Dr Kostas Grigoriadis is the Co-Programme Director in the MArch Architecture RIBA / ARB Part 2 Programme. He has taught a Design Unit in the Architecture BSc (ARB/RIBA Part 1) programme at the Bartlett School of Architecture for three years from 2016 to 2019. He also taught in Research Cluster 14 in the Postgraduate Urban Design MArch programme that is part of the Bartlett Prospective (B-Pro), for two years from 2015 to 2017. Since 2017 he has been running Research Cluster 8 in the Architectural Design MArch program. The cluster's main research focus is on multi-material design and the wider implications that the use of multi-materials will have on architecture and building construction. More specifically, the cluster explores new procedures of designing and building with material gradients, aiming to rethink component-based assembly and the standard practice of twentieth century mechanical connnectivity. The first two cycles of this research agenda were targeted towards the rethinking of the building envelope, namely of curtain walling and its part based build-up. The corresponding design research projects investigated the use of robotic fabrication for the insitu 3D printing of building facades, and more importantly the fusion of metal and glass to generate component-less, materially continuous envelopes. Currently, the cluster is researching into the multi-material design of large span structures for transit hubs in London. In 2019-20 this was targeted to the Euston Station site and in 2020-21 to the main concourse roof in King's Cross Station.

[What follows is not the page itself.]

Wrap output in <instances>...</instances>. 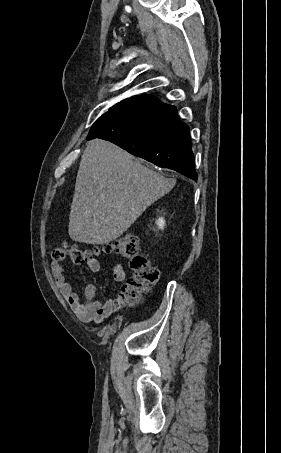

In addition to the above, Grigoriadis coordinated the Design Technology II module in the Architecture BSc (ARB/RIBA Part 1) program for one year, and is currently the Year 1 Technology Module coordinator in Architecture MSci (ARB Part 1 & 2). He was supervised thesis students in Architecture MArch (ARB/RIBA Part 2) and Bio-Integrated Design (Bio-ID) MArch/MSc. Outside UCL, Kostas has taught in the Undergraduate School at the Architectural Association School of Architecture since 2010, held a Visiting Lectureship in Architecture at the Royal College of Art from 2012 to 2015, and was External Examiner at the MA in Architecture and Urbanism program at the University of East London from 2015 to 2018.
- Royal College of Art
- Doctorate, PhD in Architecture by Project | 2018
- Architectural Association School of Architecture
- Masters, Masters in Architecture and Urbanism | 2009
- University College London
- Other Postgraduate qualification (including professional), Diploma in Architecture (RIBA Part 2) | 2005
- London Metropolitan University
- First Degree, BA (Hons) in Architecture (RIBA Part 1) | 2002
Dr Kostas Grigoriadis studied architecture at the Bartlett School of Architecture, UCL, followed by a Master's degree in Architecture and Urbanism at the Architectural Association’s Design Research Laboratory (DRL). He has worked for Foster + Partners and Populous in London and held a Visiting Lectureship at the Royal College of Art where he also completed a PhD in Architecture by Project (in June 2017) on multi-material design methodologies. In 2020 he completed Part 1 of the MA in Philosophy course at the Open University. His practice Continuum Design & Architecture provides building design services, and has currently completed the construction of a tourist centre in Anhui, China. Continuum has previously won Spiretec competition for the design and construction of 62,000 square metre World Trade Centre Noida in Delhi, India. Grigoriadis is currently a Lecturer in Architecture at the Bartlett School of Architecture, UCL and has been teaching at the Architectural Association's Undergraduate School since 2010. He has edited the book Mixed Matters: A Multi-Material Design Compendium, published in June 2016 by Jovis Verlag and was awarded the Ivan Petrovic Prize in eCAADe (Education and Research in Computer Aided Architectural Design in Europe) 2014, and the Arup Prize for Emerging Talent in Architecture—Special Mention at the Royal Academy’s 2016 Summer Exhibition. In 2018 he won the RIBA President’s Award for Design and Technical Research and in 2019 he was awarded the inaugural Google R+D in the Built Environment Fellowship.